Basically, I have the following 2 data.table s:
dt - Contains a value field ( y ) and a grouping field ( x )
bk - contains 4 "break" ( bn ) fields describing the bucket structure for the interval [1, inf) for each group x found in dt . Each bn represents the minimum value (inclusive) for the bucket and continues to the next bucket (for example: 4 buckets for x = 1 - [1,3], [3,5], [5, 10), [10, inf)). Note that bucket structures are not necessarily unique.
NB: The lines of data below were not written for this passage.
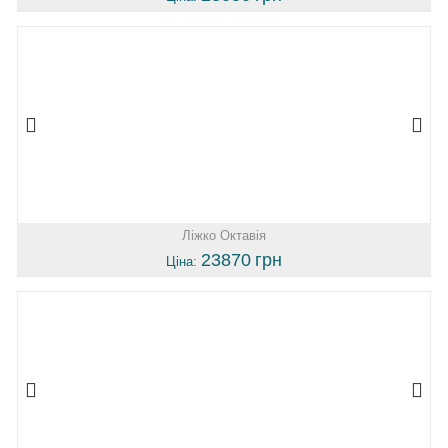
Ліжко Октавія
23870
грн
Ціна: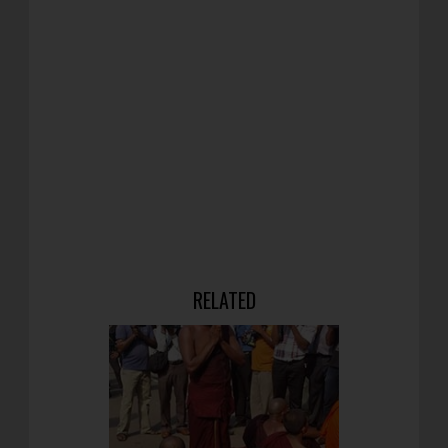
RELATED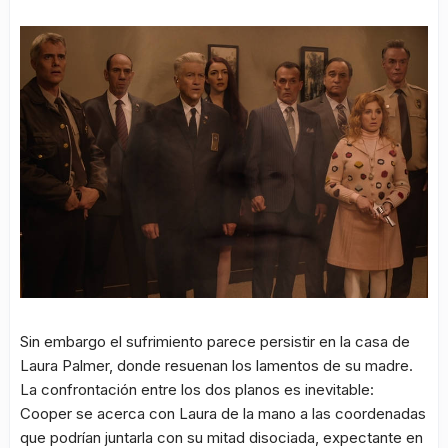
Sin embargo el sufrimiento parece persistir en la casa de
Laura Palmer, donde resuenan los lamentos de su madre.
La confrontación entre los dos planos es inevitable:
Cooper se acerca con Laura de la mano a las coordenadas
que podrían juntarla con su mitad disociada, expectante en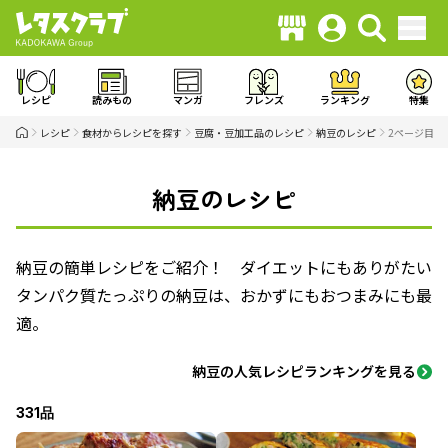
レシピ
読みもの
マンガ
フレンズ
ランキング
特集
レシピ
食材からレシピを探す
豆腐・豆加工品のレシピ
納豆のレシピ
2ページ目
納豆のレシピ
納豆の簡単レシピをご紹介！ ダイエットにもありがたい
タンパク質たっぷりの納豆は、おかずにもおつまみにも最
適。
納豆の人気レシピランキングを見る
331品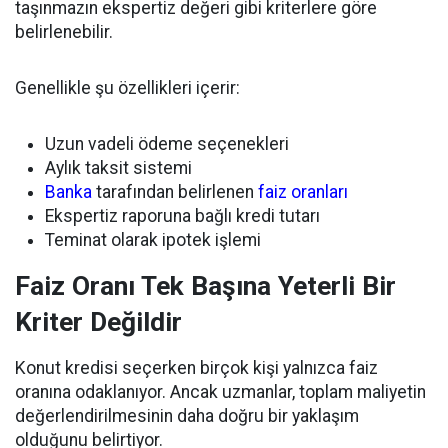
taşınmazın ekspertiz değeri gibi kriterlere göre
belirlenebilir.
Genellikle şu özellikleri içerir:
Uzun vadeli ödeme seçenekleri
Aylık taksit sistemi
Banka
tarafından belirlenen
faiz oranları
Ekspertiz raporuna bağlı kredi tutarı
Teminat olarak ipotek işlemi
Faiz Oranı Tek Başına Yeterli Bir
Kriter Değildir
Konut kredisi seçerken birçok kişi yalnızca faiz
oranına odaklanıyor. Ancak uzmanlar, toplam maliyetin
değerlendirilmesinin daha doğru bir yaklaşım
olduğunu belirtiyor.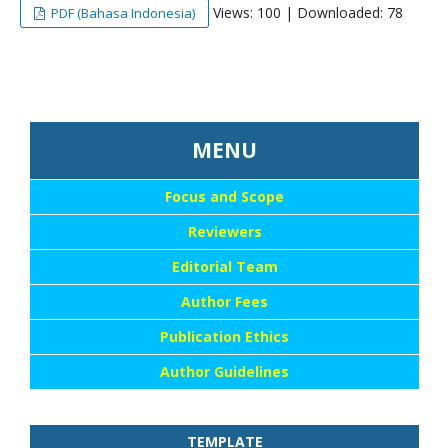
Views: 100 | Downloaded: 78
PDF (Bahasa Indonesia)
...::MENU UTAMA::
MENU
Focus and Scope
Reviewers
Editorial Team
Author Fees
Publication Ethics
Author Guidelines
TEMPLATE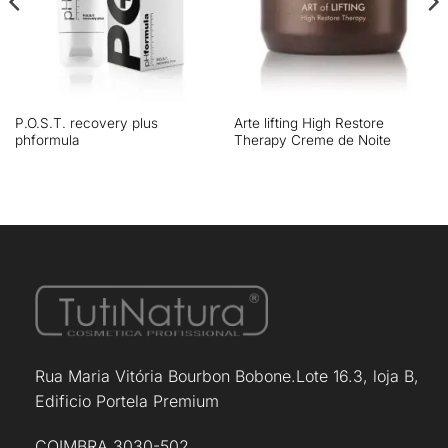
P.O.S.T. recovery plus
Arte lifting High Restore
phformula
Therapy Creme de Noite
Rua Maria Vitória Bourbon Bobone.Lote 16.3, loja B,
Edificio Portela Premium
COIMBRA 3030-502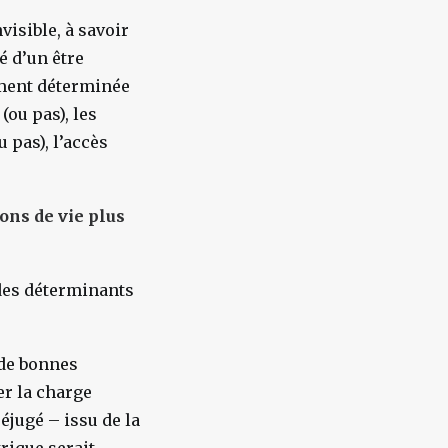
visible, à savoir
é d’un être
ement déterminée
(ou pas), les
 pas), l’accès
ions de vie plus
 des déterminants
 de bonnes
er la charge
éjugé – issu de la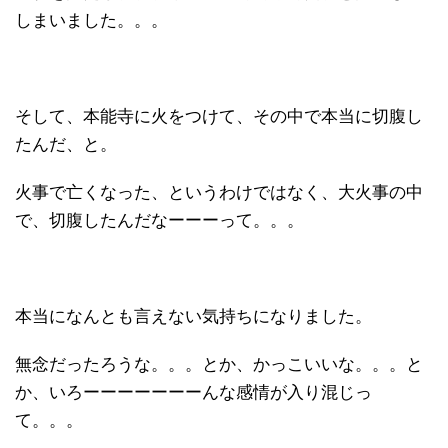
しまいました。。。
そして、本能寺に火をつけて、その中で本当に切腹し
たんだ、と。
火事で亡くなった、というわけではなく、大火事の中
で、切腹したんだなーーーって。。。
本当になんとも言えない気持ちになりました。
無念だったろうな。。。とか、かっこいいな。。。と
か、いろーーーーーーーんな感情が入り混じっ
て。。。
> #4 groups (x), each with a bucket structure defined breaks (bn). > bk<- data.table(x=c(1:4), b1=c(1,1,1,1), b2=c(3,3,4,4), b3=c(5,5,7,8), b4=c(10,10,10,10), key="x") > bk x b1 b2 b3 b4 1: 1 1 3 5 10 2: 2 1 3 5 10 3: 3 1 4 7 10 4: 4 1 4 8 10 > dt<- data.table(x=rep(c(1:4),5), y=rep(c(1:10),2), key="x") > dt xy 1: 1 1 2: 1 5 3: 1 9 4: 1 3 5: 1 7 6: 2 2 7: 2 6 8: 2 10 9: 2 4 10: 2 8 11: 3 3 12: 3 7 13: 3 1 14: 3 5 15: 3 9 16: 4 4 17: 4 8 18: 4 2 19: 4 6 20: 4 10
My goal is to add a field b to dt that indicates which bucket (1, 2, 3 or 4) is being written based on the bucket structure corresponding to group x . See Desired Result below:
xyb 1: 1 1 1 #Buckets for x=1 2: 1 5 3 3: 1 9 3 4: 1 3 2 5: 1 7 3 6: 2 2 1 #Buckets for x=2 (same as 1) 7: 2 6 3 8: 2 10 4 9: 2 4 2 10: 2 8 3 11: 3 3 1 #Buckets for x=3 12: 3 7 3 13: 3 1 1 14: 3 5 2 15: 3 9 3 16: 4 4 2 #Buckets for x=4 17: 4 8 3 18: 4 2 1 19: 4 6 2 20: 4 10 4
My initial idea was to join two data.table and use the cut function to return the bucket number for each record, however I am having problems with the break argument. First attempt shown below:
> bkt[dt, .(x, y, b=cut(y, breaks=c(b1, b2, b3, b4, "inf"), include.lowest=TRUE, labels=c(1:4)))] Error in cut.default(y, breaks = c(b1, b2, b3, b4, "inf"), include.lowest = TRUE, : 'breaks' are not unique
If I create a variable a to store the structure of the bucket (say, for x = 1, for example), then it works as I expected:
> a<- c(1, 3, 5, 10, "inf") > bkt[dt, .(x, y, b=cut(y, breaks=a, include.lowest=TRUE, labels=c(1:4)))] xyb 1: 1 1 1 2: 1 5 2 3: 1 9 3 4: 1 3 1 5: 1 7 3 6: 2 2 1 7: 2 6 3 8: 2 10 3 9: 2 4 2 10: 2 8 3 11: 3 3 1 12: 3 7 3 13: 3 1 1 14: 3 5 2 15: 3 9 3 16: 4 4 2 17: 4 8 3 18: 4 2 1 19: 4 6 3 20: 4 10 3
This is still not a practical solution for my applications, but I hope someone can help me figure out how to properly deliver information about the structure of the array to the breaks argument to get a similar result. I tried various combinations of c , list , unlist , as.numeric to pass the correct break argument, but no luck. Any help / understanding would be appreciated. Thanks!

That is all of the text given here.